This post isn’t strictly about eye care or China. It’s about money and development, in the second most economically depressed city in the U.S. But because Chester and China sound strikingly similar (coincidence?), and because “money” and “development” were on the minds of many people I spoke to in China, I write with the assumption that there’s something relevant to be learned here.
Chester 101 was a new kind of experience for me. It was the first time I began to get a glimpse of the infamous “economically depressed city” of PA. It was the first time I took a bus tour of a city where I felt like I learned something. But perhaps more significantly, it was the first time I witnessed activists and a member of an economic development authority sit on the same panel (civilly).
This last one was an interesting twist to the activists-bashing-government-and-big-business environment that I had grown so accustomed to at Swarthmore. And it was refreshing to see the other side, to hear about how tax-break incentives and deals with large corporations, traditionally dismissed as corruption by Swatties, might be the best thing for a city with very few other choices. As unpleasant an aftertaste it leaves, it should at the very least bring in two very needed rewards: jobs and consumers. It’s long-term thinking, I thought, and I was almost convinced for most of the trip.
Almost, because during the final minutes of the panel two questions suddenly popped up in my head.
First: Given Mr. T’s repeated assertions that lack of tax money was at the root of the city’s problems, are there not incentives other than tax-exemptions that might have been used to entice business investors?
Second: Sure a casino can bring jobs and revenue to a city…but what social value does a casino create?
Reading Dr. Wallace’s article later makes things a little clearer to me. “Studies show that economic opportunity and quality of life is generally undermined by gambling development,” Dr. Wallace writes. And it’s not just the casino.
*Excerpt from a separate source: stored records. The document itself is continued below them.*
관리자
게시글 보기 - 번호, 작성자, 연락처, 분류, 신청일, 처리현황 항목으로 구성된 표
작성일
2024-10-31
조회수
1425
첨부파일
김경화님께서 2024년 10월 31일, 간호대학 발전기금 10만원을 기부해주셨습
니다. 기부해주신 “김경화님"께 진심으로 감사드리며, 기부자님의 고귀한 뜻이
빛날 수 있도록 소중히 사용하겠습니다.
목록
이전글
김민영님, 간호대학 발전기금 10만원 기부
The waste industry brings in jobs too, but along with rodent infestations, toxic air emissions, and an increased risk of cancer. A soccer stadium may run the risk of creating a “destination” for spectators who never travel into the heart of Chester at all.
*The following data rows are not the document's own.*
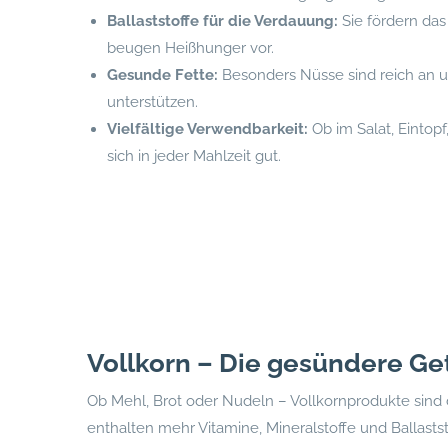
Ballaststoffe für die Verdauung:
Sie fördern das
beugen Heißhunger vor.
Gesunde Fette:
Besonders Nüsse sind reich an u
unterstützen.
Vielfältige Verwendbarkeit:
Ob im Salat, Eintop
sich in jeder Mahlzeit gut.
Vollkorn – Die gesündere Ge
Ob Mehl, Brot oder Nudeln – Vollkornprodukte sind d
enthalten mehr Vitamine, Mineralstoffe und Ballasts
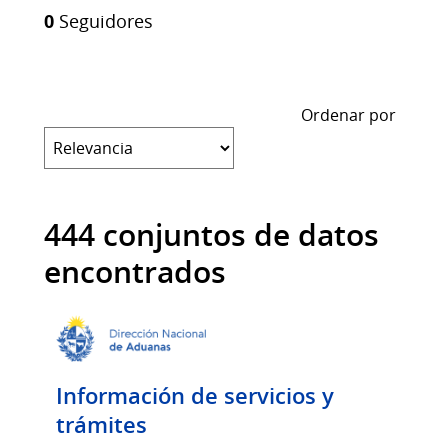
0
Seguidores
Ordenar por
444 conjuntos de datos
encontrados
Información de servicios y
trámites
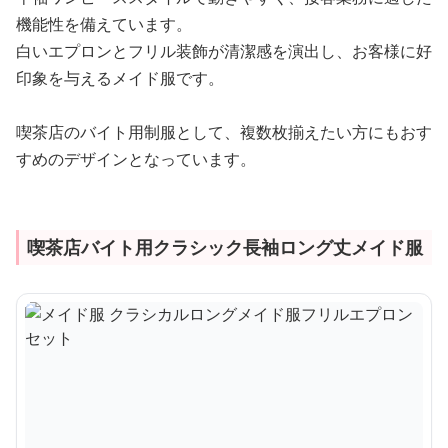
機能性を備えています。
白いエプロンとフリル装飾が清潔感を演出し、お客様に好
印象を与えるメイド服です。
喫茶店のバイト用制服として、複数枚揃えたい方にもおす
すめのデザインとなっています。
喫茶店バイト用クラシック長袖ロング丈メイド服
I say may, because I’m no economist and I can’t make sweeping, accusatory statements about the long term effects of any of these structures. Plus, it’s important to consider the position the government officials and developers were in before apportioning blame. Perhaps there were few options other than a casino and a soccer stadium that wanted to invest in Chester at the time. And I’m still unsure as to how Ms. G’s list of victories against waste industry development in Chester is an example of NIAB (“not in anyone’s backyard”) over NIMB (“not in my backyard”). They’re all questions that I’m hoping to gain insight into as the semester progresses.
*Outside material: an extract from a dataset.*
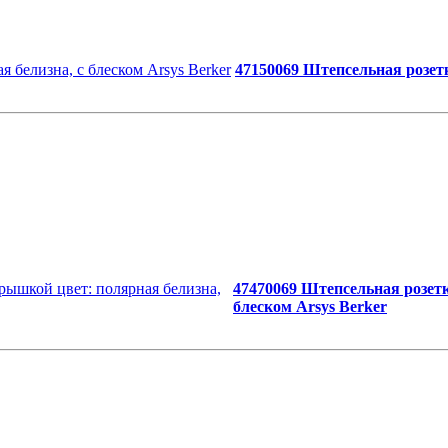
47150069 Штепсельная розет
47470069 Штепсельная розет
блеском Arsys Berker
But one thing’s for sure; we need to consider the long-term impact of our decisions, and not just in terms of dollars either. I’ve picked up an interested book recently, The Value of Nothing by Raj Patel. In it, he argues that economists too often think only in terms of dollars and cents, without considering the costs of the impacts of their decisions. He argues that the costs of a hamburger are as high as $200 when you factor in the ecological and social costs (I’m looking forward to reading about that calculation). Maybe through this kind of lens, we can begin to understand the real costs of a casino, a soccer stadium, and countless waste processing systems to an already economically distressed city such as Chester.